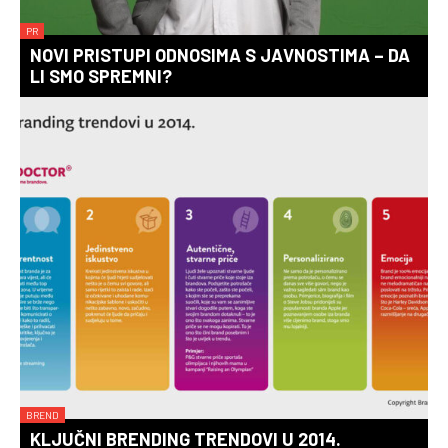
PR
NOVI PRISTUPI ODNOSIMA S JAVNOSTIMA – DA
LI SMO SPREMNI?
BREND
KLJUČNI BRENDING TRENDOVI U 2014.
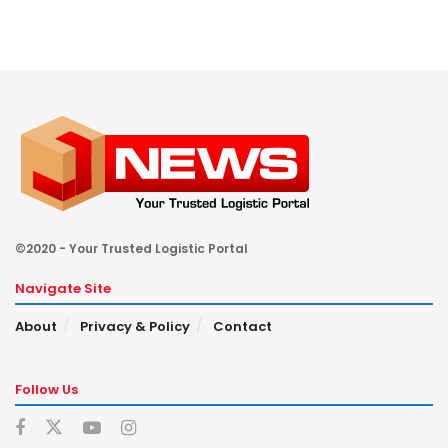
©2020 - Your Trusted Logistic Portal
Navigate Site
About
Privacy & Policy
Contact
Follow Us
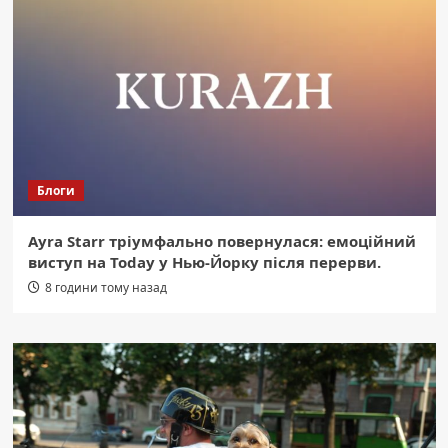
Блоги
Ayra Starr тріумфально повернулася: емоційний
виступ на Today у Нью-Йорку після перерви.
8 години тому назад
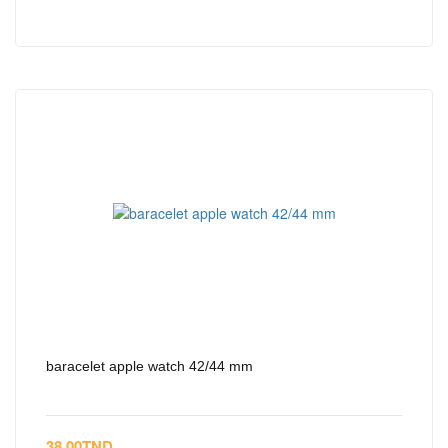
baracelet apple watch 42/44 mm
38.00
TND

:::::

▸ **The problem**: When a picture appears in the material, please pass over it while retyping the rest exactly.

▸ **Task result**:
PR
NOVI PRISTUPI ODNOSIMA S JAVNOSTIMA – DA
LI SMO SPREMNI?
BREND
KLJUČNI BRENDING TRENDOVI U 2014.
©2020 - Your Trusted Logistic Portal
Navigate Site
About
Privacy & Policy
Contact
Follow Us
Блоги
Ayra Starr тріумфально повернулася: емоційний
виступ на Today у Нью-Йорку після перерви.
8 години тому назад
baracelet apple watch 42/44 mm
38.00
TND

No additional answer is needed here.